I few years ago I built a couple of stacked stone walls (back before they were super cool) and the walls are 2.4h x 1.5 wide.  The product I used was one of the better quality ones and thus each wall weighed bout 150kg + .  They did not recommend blueboard both due to strength and weather resistance long term.  One of my walls is under cover the other gets rain.  On both I used a Kerabond adhesive plus product mixed with a Kerabond Isolastic.  The isolastic is worth mixing in especially if outside it as it assists with the wall coping with both natural movement, temperature variation and expansion /contraction and weather.  The outside wall i put a wet sealant on the board which stops the rot factor (recommended and worth it).   I actually used something similar to a villa board (it was a boral product) and used an adhesive and nails to fix the board to a treated pine framing. 
All I can recommend is once you work out the weight of the stacked stone, then go from there and make sure that framing is fastened well to the ground. 
Im not sure about the stone wall system you're looking at but any concrete product needs curing (depending on the product) before stacked stone is stuck to it, and the only recommendations are from what I did, and im a chic and did it by myself and the walls are still standing and looking most spectacular, so the product recommendations worked. 
ps. off top of my head the product I used was from decorstone, they were in victoria then and shipped it to me in brisvagus, but I do believe they now have resellers all over australia. 
happy walling and sorry if this is no help lol.

----------


## wonderland

Hi Bella,  
Thank you so much for your advice and input. I am also a chick trying to figure out how to build a retaining wall, especially a stacker stone retaining wall! 
I did give Decorstone a call yesterday and the girl over the phone was telling me that pretty much what you said about it being ok to put on blueboard and using the kerabond and Isolastic adhesive. I asked her whether it would be advisable to use blueboard outside as a retaining wall facade and she said she wasnt sure, and that I should speak to the person I'm buying the blueboard from.

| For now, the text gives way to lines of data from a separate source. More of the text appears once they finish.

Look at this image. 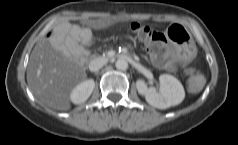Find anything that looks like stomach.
Here are the masks:
<instances>
[{
    "label": "stomach",
    "instance_id": "stomach-1",
    "mask_svg": "<svg viewBox=\"0 0 238 145\" xmlns=\"http://www.w3.org/2000/svg\"><path fill=\"white\" fill-rule=\"evenodd\" d=\"M166 36L184 58H192L199 51V44L194 35L177 21H170L167 24Z\"/></svg>",
    "mask_w": 238,
    "mask_h": 145
}]
</instances>
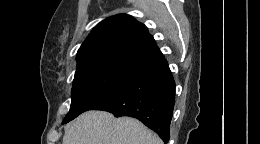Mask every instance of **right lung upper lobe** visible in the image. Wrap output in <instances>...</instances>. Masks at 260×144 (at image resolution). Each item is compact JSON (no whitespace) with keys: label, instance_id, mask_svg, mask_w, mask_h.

Ok so you didnt use blueboard, you used villaboard? Is it the same thing? What is the difference between them? I think I've heard of villaboard before. 
Ok so once I find out the weight of stone, how do I know how structurally the framing needs to be? 
thanks.

----------


## Bela

I used something similar to villa board but off top of my head cant recall exact name, but i know it was boral product.  but I actually have one of the walls in villa and it stands just as well. 
you could probably get away with 90x90 posts if they were concreted in and probably put at 1-1.5m points with a top and bottom rail and perhaps a cross frame in between each if using a decor stone... guaranteed it wont be going anywhere soon if you do that haha.  thats just a guestimate, but just using a rapid set concrete with the post directly into it in the whole would probably work.  the height is your saving grace as its pretty low for a wall so you wont have the topple over effect as much so can get away with not as much reinforcement. 
if you're using a lighter stone then you could probably space the posts out more and you'd be fine.  the cross frame ie the + version is more just to fasten the board to.  But if outside i'd definately recommend putting a sealant on it.   If the product provider recommends blueboard then go with it..   not much use am i hey lol

----------


## Bela

ps. sorry villa is like a cement fibre board, blueboard is compressed gypsum (it think lol).  niether of them are fully water proof, but villa board is generally used in wet areas like bathrooms etc.

----------


## cherub65

Blue board is use externally to be used with textured finishes 7.5 mm, while villa board is generally used inside bathrooms etc 6 mm, 9mm, 12 mm
Both are cement based products

----------


## wonderland

Thanks Bella for your advice, I'll look more into it. Cheers.

----------